* **Problem description**: Could you output each line of the data that follows exactly?

* **Source material**:
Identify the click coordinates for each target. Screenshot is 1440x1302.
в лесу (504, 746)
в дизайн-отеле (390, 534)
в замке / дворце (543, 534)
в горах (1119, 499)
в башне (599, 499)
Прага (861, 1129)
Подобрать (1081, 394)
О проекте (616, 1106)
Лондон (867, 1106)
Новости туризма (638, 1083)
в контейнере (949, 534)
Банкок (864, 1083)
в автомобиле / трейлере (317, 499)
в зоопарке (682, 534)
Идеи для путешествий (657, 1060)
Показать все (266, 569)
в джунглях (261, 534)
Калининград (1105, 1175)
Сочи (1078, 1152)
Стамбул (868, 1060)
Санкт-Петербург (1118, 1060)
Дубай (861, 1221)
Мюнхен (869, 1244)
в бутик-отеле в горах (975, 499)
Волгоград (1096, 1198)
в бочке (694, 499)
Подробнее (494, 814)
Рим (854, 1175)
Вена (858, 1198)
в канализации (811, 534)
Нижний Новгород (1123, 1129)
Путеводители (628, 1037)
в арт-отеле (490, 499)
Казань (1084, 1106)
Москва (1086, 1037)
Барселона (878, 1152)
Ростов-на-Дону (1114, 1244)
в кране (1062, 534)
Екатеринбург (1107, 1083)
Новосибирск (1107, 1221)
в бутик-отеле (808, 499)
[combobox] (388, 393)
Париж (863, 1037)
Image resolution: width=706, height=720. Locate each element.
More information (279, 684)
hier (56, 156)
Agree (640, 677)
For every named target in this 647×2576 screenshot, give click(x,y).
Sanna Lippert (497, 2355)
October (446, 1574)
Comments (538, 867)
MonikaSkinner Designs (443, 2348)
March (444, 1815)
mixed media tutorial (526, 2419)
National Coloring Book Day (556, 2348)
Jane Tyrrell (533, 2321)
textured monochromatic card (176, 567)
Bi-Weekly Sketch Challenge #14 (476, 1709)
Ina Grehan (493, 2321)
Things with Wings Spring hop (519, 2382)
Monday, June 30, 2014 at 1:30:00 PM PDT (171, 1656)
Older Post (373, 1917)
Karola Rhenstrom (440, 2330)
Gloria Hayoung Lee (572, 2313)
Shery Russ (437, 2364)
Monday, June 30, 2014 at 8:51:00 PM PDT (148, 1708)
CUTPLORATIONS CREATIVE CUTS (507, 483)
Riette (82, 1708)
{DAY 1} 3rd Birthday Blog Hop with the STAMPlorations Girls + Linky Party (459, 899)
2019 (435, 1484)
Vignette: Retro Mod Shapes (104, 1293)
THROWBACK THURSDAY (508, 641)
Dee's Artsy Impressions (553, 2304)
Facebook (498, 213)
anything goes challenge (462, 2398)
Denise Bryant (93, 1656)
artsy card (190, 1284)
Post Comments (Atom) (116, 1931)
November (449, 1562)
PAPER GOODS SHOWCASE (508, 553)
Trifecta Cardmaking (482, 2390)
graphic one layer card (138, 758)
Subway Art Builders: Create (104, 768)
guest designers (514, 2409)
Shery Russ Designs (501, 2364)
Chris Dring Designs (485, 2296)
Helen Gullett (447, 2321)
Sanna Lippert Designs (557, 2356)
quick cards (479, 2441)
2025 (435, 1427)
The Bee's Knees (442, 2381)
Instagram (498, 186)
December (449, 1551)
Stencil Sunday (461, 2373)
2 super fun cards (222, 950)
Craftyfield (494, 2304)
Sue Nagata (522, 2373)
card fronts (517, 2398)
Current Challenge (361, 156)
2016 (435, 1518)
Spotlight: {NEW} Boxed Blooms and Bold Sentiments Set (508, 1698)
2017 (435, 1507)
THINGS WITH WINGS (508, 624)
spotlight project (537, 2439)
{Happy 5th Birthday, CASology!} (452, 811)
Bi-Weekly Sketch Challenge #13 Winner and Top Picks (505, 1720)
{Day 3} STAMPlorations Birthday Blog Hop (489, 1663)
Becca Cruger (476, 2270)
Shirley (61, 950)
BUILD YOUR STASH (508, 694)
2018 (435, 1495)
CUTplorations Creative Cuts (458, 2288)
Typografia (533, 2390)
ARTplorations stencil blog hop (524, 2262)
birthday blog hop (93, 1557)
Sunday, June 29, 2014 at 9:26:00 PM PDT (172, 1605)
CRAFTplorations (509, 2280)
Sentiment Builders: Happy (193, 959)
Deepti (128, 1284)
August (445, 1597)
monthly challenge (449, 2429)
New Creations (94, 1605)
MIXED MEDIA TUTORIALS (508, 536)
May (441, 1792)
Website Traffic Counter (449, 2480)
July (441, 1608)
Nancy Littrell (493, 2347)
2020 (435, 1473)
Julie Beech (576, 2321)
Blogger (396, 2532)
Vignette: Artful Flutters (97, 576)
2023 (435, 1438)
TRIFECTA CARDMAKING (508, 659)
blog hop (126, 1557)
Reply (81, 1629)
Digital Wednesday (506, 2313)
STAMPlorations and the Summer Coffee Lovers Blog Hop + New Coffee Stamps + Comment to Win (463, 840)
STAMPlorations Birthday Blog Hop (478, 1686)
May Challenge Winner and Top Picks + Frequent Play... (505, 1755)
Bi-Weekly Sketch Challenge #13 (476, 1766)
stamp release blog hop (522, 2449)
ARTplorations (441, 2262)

* **Exercise answer**:
Identify the click coordinates for each target. Screenshot is 1440x1302.
в лесу (504, 746)
в дизайн-отеле (390, 534)
в замке / дворце (543, 534)
в горах (1119, 499)
в башне (599, 499)
Прага (861, 1129)
Подобрать (1081, 394)
О проекте (616, 1106)
Лондон (867, 1106)
Новости туризма (638, 1083)
в контейнере (949, 534)
Банкок (864, 1083)
в автомобиле / трейлере (317, 499)
в зоопарке (682, 534)
Идеи для путешествий (657, 1060)
Показать все (266, 569)
в джунглях (261, 534)
Калининград (1105, 1175)
Сочи (1078, 1152)
Стамбул (868, 1060)
Санкт-Петербург (1118, 1060)
Дубай (861, 1221)
Мюнхен (869, 1244)
в бутик-отеле в горах (975, 499)
Волгоград (1096, 1198)
в бочке (694, 499)
Подробнее (494, 814)
Рим (854, 1175)
Вена (858, 1198)
в канализации (811, 534)
Нижний Новгород (1123, 1129)
Путеводители (628, 1037)
в арт-отеле (490, 499)
Казань (1084, 1106)
Москва (1086, 1037)
Барселона (878, 1152)
Ростов-на-Дону (1114, 1244)
в кране (1062, 534)
Екатеринбург (1107, 1083)
Новосибирск (1107, 1221)
в бутик-отеле (808, 499)
[combobox] (388, 393)
Париж (863, 1037)
Image resolution: width=706, height=720. Locate each element.
More information (279, 684)
hier (56, 156)
Agree (640, 677)
For every named target in this 647×2576 screenshot, give click(x,y).
Sanna Lippert (497, 2355)
October (446, 1574)
Comments (538, 867)
MonikaSkinner Designs (443, 2348)
March (444, 1815)
mixed media tutorial (526, 2419)
National Coloring Book Day (556, 2348)
Jane Tyrrell (533, 2321)
textured monochromatic card (176, 567)
Bi-Weekly Sketch Challenge #14 (476, 1709)
Ina Grehan (493, 2321)
Things with Wings Spring hop (519, 2382)
Monday, June 30, 2014 at 1:30:00 PM PDT (171, 1656)
Older Post (373, 1917)
Karola Rhenstrom (440, 2330)
Gloria Hayoung Lee (572, 2313)
Shery Russ (437, 2364)
Monday, June 30, 2014 at 8:51:00 PM PDT (148, 1708)
CUTPLORATIONS CREATIVE CUTS (507, 483)
Riette (82, 1708)
{DAY 1} 3rd Birthday Blog Hop with the STAMPlorations Girls + Linky Party (459, 899)
2019 (435, 1484)
Vignette: Retro Mod Shapes (104, 1293)
THROWBACK THURSDAY (508, 641)
Dee's Artsy Impressions (553, 2304)
Facebook (498, 213)
anything goes challenge (462, 2398)
Denise Bryant (93, 1656)
artsy card (190, 1284)
Post Comments (Atom) (116, 1931)
November (449, 1562)
PAPER GOODS SHOWCASE (508, 553)
Trifecta Cardmaking (482, 2390)
graphic one layer card (138, 758)
Subway Art Builders: Create (104, 768)
guest designers (514, 2409)
Shery Russ Designs (501, 2364)
Chris Dring Designs (485, 2296)
Helen Gullett (447, 2321)
Sanna Lippert Designs (557, 2356)
quick cards (479, 2441)
2025 (435, 1427)
The Bee's Knees (442, 2381)
Instagram (498, 186)
December (449, 1551)
Stencil Sunday (461, 2373)
2 super fun cards (222, 950)
Craftyfield (494, 2304)
Sue Nagata (522, 2373)
card fronts (517, 2398)
Current Challenge (361, 156)
2016 (435, 1518)
Spotlight: {NEW} Boxed Blooms and Bold Sentiments Set (508, 1698)
2017 (435, 1507)
THINGS WITH WINGS (508, 624)
spotlight project (537, 2439)
{Happy 5th Birthday, CASology!} (452, 811)
Bi-Weekly Sketch Challenge #13 Winner and Top Picks (505, 1720)
{Day 3} STAMPlorations Birthday Blog Hop (489, 1663)
Becca Cruger (476, 2270)
Shirley (61, 950)
BUILD YOUR STASH (508, 694)
2018 (435, 1495)
CUTplorations Creative Cuts (458, 2288)
Typografia (533, 2390)
ARTplorations stencil blog hop (524, 2262)
birthday blog hop (93, 1557)
Sunday, June 29, 2014 at 9:26:00 PM PDT (172, 1605)
CRAFTplorations (509, 2280)
Sentiment Builders: Happy (193, 959)
Deepti (128, 1284)
August (445, 1597)
monthly challenge (449, 2429)
New Creations (94, 1605)
MIXED MEDIA TUTORIALS (508, 536)
May (441, 1792)
Website Traffic Counter (449, 2480)
July (441, 1608)
Nancy Littrell (493, 2347)
2020 (435, 1473)
Julie Beech (576, 2321)
Blogger (396, 2532)
Vignette: Artful Flutters (97, 576)
2023 (435, 1438)
TRIFECTA CARDMAKING (508, 659)
blog hop (126, 1557)
Reply (81, 1629)
Digital Wednesday (506, 2313)
STAMPlorations and the Summer Coffee Lovers Blog Hop + New Coffee Stamps + Comment to Win (463, 840)
STAMPlorations Birthday Blog Hop (478, 1686)
May Challenge Winner and Top Picks + Frequent Play... (505, 1755)
Bi-Weekly Sketch Challenge #13 (476, 1766)
stamp release blog hop (522, 2449)
ARTplorations (441, 2262)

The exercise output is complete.